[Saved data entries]

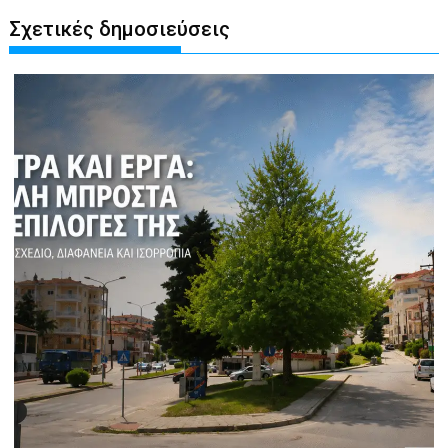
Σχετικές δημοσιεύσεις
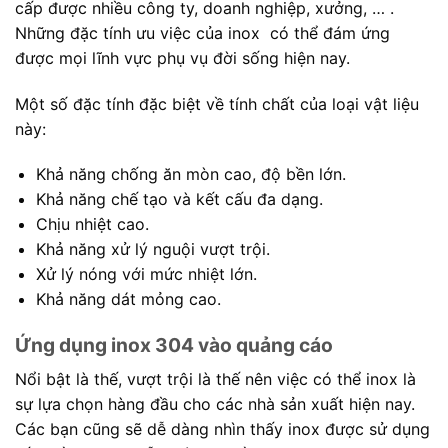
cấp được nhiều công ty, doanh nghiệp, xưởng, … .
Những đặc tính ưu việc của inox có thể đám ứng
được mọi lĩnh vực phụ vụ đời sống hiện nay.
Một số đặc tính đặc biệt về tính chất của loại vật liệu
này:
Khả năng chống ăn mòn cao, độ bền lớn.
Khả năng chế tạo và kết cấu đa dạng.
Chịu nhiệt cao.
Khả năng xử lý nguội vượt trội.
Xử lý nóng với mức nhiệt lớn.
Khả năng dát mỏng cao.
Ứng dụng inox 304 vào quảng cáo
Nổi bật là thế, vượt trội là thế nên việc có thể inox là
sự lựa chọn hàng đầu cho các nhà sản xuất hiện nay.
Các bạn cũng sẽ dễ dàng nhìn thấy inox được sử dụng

==

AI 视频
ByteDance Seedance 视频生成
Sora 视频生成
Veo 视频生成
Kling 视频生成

--

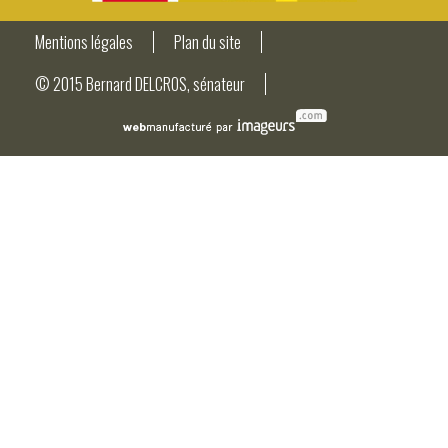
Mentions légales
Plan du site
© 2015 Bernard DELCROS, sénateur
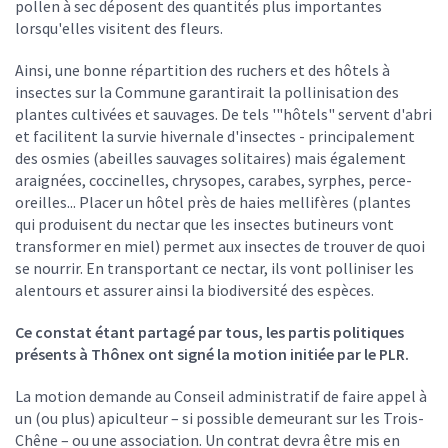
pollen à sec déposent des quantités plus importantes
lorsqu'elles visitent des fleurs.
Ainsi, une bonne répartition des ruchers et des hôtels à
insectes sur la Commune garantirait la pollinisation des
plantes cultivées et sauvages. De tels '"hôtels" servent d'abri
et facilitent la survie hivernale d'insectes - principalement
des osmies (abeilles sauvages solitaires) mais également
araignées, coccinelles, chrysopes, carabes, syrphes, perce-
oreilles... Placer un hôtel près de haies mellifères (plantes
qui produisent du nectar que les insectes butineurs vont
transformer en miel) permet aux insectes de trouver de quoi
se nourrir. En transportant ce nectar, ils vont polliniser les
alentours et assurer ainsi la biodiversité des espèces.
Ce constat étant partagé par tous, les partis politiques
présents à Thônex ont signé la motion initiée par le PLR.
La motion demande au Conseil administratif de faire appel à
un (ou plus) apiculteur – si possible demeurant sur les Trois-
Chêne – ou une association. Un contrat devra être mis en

__PROBLEM STATEMENT__. In the records above, how many lines contain the word "insectes"? Give the number alone.

__WRITTEN SOLUTION__. 4